W języku futbolu często używa się wojennych metafor i hiperboli ze względu na pewne cechy, które łączą ten sport z wojną. Marino D’Amore, włoski dziennikarz i autor książki „Footballinguistica”, zauważa że „w końcu mecz piłki nożnej to nic innego jak metafora bitwy, w której armia najeźdźców próbuje każdym możliwym sposobem zdobyć bram(k)ę miasta wroga, podczas gdy zaatakowana armia próbuje pokonać tę pierwszą, postępując tak samo. Gol staje się zatem wyczynowo-sportową transpozycją tego podboju, manifestującą się poprzez noszenie barw swojego sztandaru, miasta lub flagi narodowej” (D’Amore 2014, s. 11). Przede wszystkim należy podkreślić, że piłka nożna, jak każdy sport zespołowy, polega na zmierzeniu się ze sobą dwóch grup składających się z jednostek, które razem pracują na wspólny cel, jakim jest zwycięstwo. Z tego powodu bardzo ważna jest umiejętność wspólnej gry (walki), która wpływa na potencjał zespołu. Jeśli chodzi o podstawowe elementy każdej bitwy i każdego meczu, to na równi z zespołowym charakterem należy postawić indywidualność. W tym kontekście piłkarze porównywani są do wojowników, którzy dzięki charakterowi lub geniuszowi potrafi ą odwrócić losy bitwy. Ponadto wśród cech gwarantujących sukces na boisku, zarówno w przypadku piłki nożnej, jak i na polu bitwy, wymienić można: siłę woli, gotowość do poświęceń, odwagę, odporność na stres oraz umiejętność podejmowania ryzyka i brania na siebie odpowiedzialności. Warto zwrócić również uwagę na postać bramkarza, który jest postrzegany przez kibiców i dziennikarzy jako bohater zmuszony do obrony własnej bramki, który często musi samotnie naprawiać błędy popełnione przez kolegów z drużyny. Kolejną postacią, która wyróżnia się na boisku, jest napastnik, któremu powierza się zadanie strzelenia gola, mającego prowadzić jego drużynę do zwycięstwa. Aby osiągnąć ten cel, atakujący musi pokonać obrońców drużyny przeciwnej, a co za tym idzie, jego zadanie przypomina misję żołnierza, który próbuje walczyć z wrogiem (Barroccu 2007, s. 10-11).

Pozostając przy temacie podboju, który łączy piłkę nożną z polem bitwy, warto podkreślić kolejny wspólny aspekt tych dziedzin, a mianowicie opracowywanie strategii, służącym zaskoczeniu przeciwnika i prowadzącym do triumfu. W przypadku piłki nożnej to zazwyczaj trener przyjmuje rolę stratega, który w oparciu o potencjał zawodników tworzy kombinacje ataku i obrony, starając się zidentyfikować słabości rywala. Każdy mecz poprzedzony jest dogłębną analizą statystyk przeprowadzaną w celu lepszego przygotowania się do starcia. Ponadto, zarówno na polu bitwy, jak i na boisku piłkarskim, aby zyskać przewagę nad rywalem, należy najpierw poświęcić jak najwięcej czasu na trening oraz na przećwiczenie różnych zagrań tak, aby móc je zrealizować podczas meczu (Barroccu 2007, s. 50). Postać trenera jest podobna do postaci wodza armii, jeśli chodzi o zadanie udzielania instrukcji oraz podtrzymywania motywacji w zespole.
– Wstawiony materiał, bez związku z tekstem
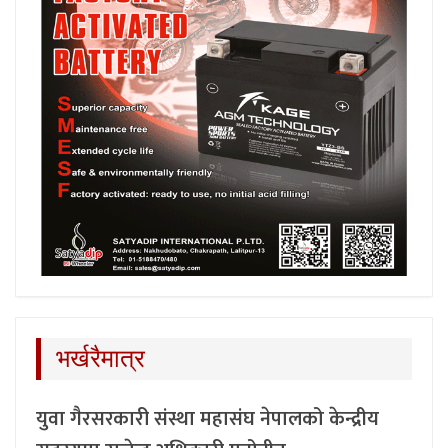
भर्खरैमात्र
युवा गैरसरकारी संस्था महासंघ नेपालको केन्द्रीय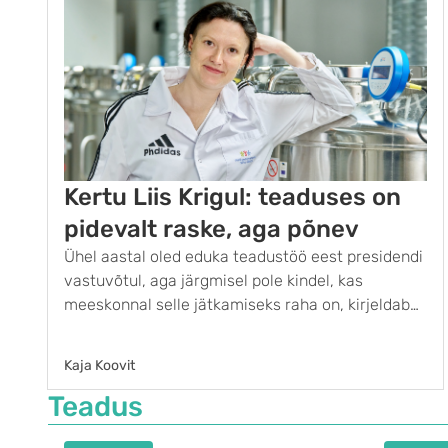
Kertu Liis Krigul: teaduses on
pidevalt raske, aga põnev
Ühel aastal oled eduka teadustöö eest presidendi
vastuvõtul, aga järgmisel pole kindel, kas
meeskonnal selle jätkamiseks raha on, kirjeldab
mikrobioomi uurija, mikroobikoosluste teadur
Kertu Liis Krigul meie teaduselu suurimat
Kaja Koovit
probleemi. Tartu Ülikooli mikrobioomika
Teadus
professori Elin Oru juhitud töörühm, mille liige …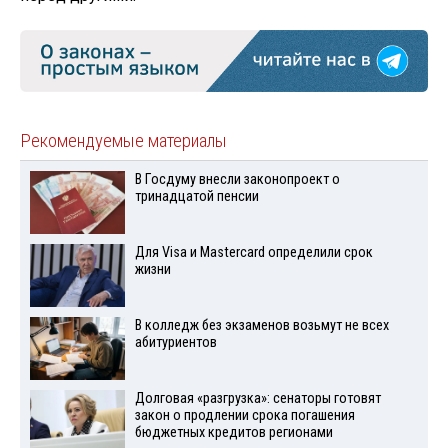
Рекомендуемые материалы
В Госдуму внесли законопроект о
тринадцатой пенсии
Для Visа и Mastercard определили срок
жизни
В колледж без экзаменов возьмут не всех
абитуриентов
Долговая «разгрузка»: сенаторы готовят
закон о продлении срока погашения
бюджетных кредитов регионами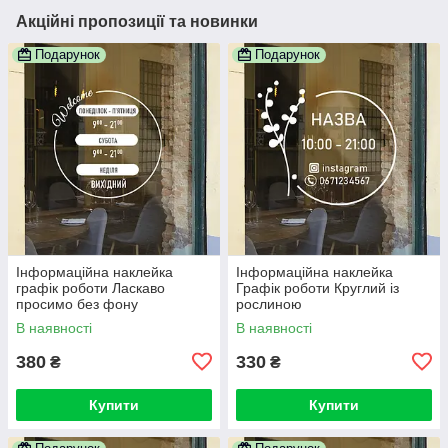
Акційні пропозиції та новинки
Подарунок
Подарунок
Інформаційна наклейка
Інформаційна наклейка
графік роботи Ласкаво
Графік роботи Круглий із
просимо без фону
рослиною
В наявності
В наявності
380
330
₴
₴
Купити
Купити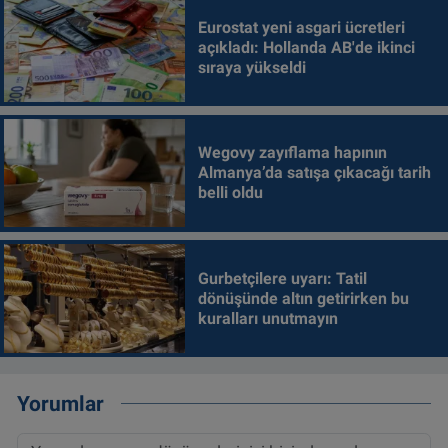
Eurostat yeni asgari ücretleri
açıkladı: Hollanda AB'de ikinci
sıraya yükseldi
Wegovy zayıflama hapının
Almanya’da satışa çıkacağı tarih
belli oldu
Gurbetçilere uyarı: Tatil
dönüşünde altın getirirken bu
kuralları unutmayın
Yorumlar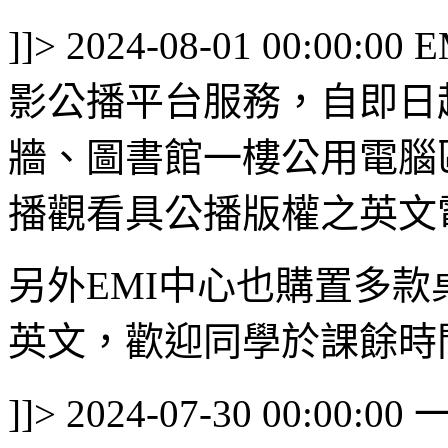
]]>
2024-08-01 00:00:00
E
影公播平台服務，自即日
牆、圖書館一樓公用電腦
播觀看具公播版權之英文
另外EMI中心也購置多
英文，歡迎同學於課餘時間揪
]]>
2024-07-30 00:00:00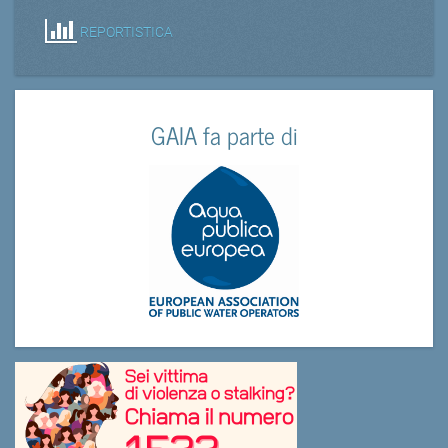
REPORTISTICA
GAIA fa parte di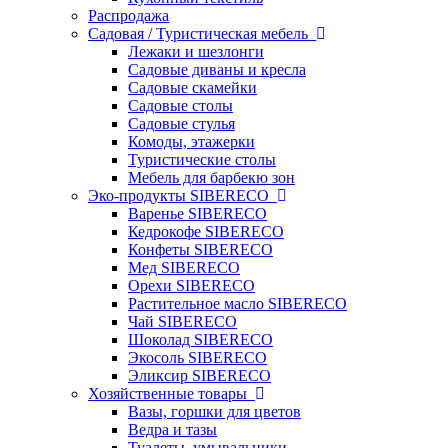
Распродажа
Садовая / Туристическая мебель
Лежаки и шезлонги
Садовые диваны и кресла
Садовые скамейки
Садовые столы
Садовые стулья
Комоды, этажерки
Туристические столы
Мебель для барбекю зон
Эко-продукты SIBERECO
Варенье SIBERECO
Кедрокофе SIBERECO
Конфеты SIBERECO
Мед SIBERECO
Орехи SIBERECO
Растительное масло SIBERECO
Чай SIBERECO
Шоколад SIBERECO
Экосоль SIBERECO
Эликсир SIBERECO
Хозяйственные товары
Вазы, горшки для цветов
Ведра и тазы
Туалеты, умывальники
Osoba pełniąca tę rolę musi uważnie obserwować wszystko, co dzieje się na boisku, aby móc dokonywać zmian w trakcie meczu, ponieważ zawodników zmienia się nie tylko ze względów taktycznych, ale przede wszystkim w przypadku przemęczenia czy kontuzji. Innym aspektem upodabniającym mecz piłki nożnej do bitwy jest kontakt fizyczny między zawodnikami, który niesie ryzyko poważnych ran i kontuzji. Niektóre starcia pomiędzy piłkarzami kończą się krwawieniem oraz łzami wywołanymi bólem. Należy jednak podkreślić, że dzisiejsza piłka nożna jest mniej brutalna niż ta w minionych wiekach, dzięki precyzyjnym regułom i obecności sędziego, mimo to język futbolu często czerpie z obrazów wojennych, hiperbolizując wydarzenia na boisku (Barroccu 2007, s. 49-50).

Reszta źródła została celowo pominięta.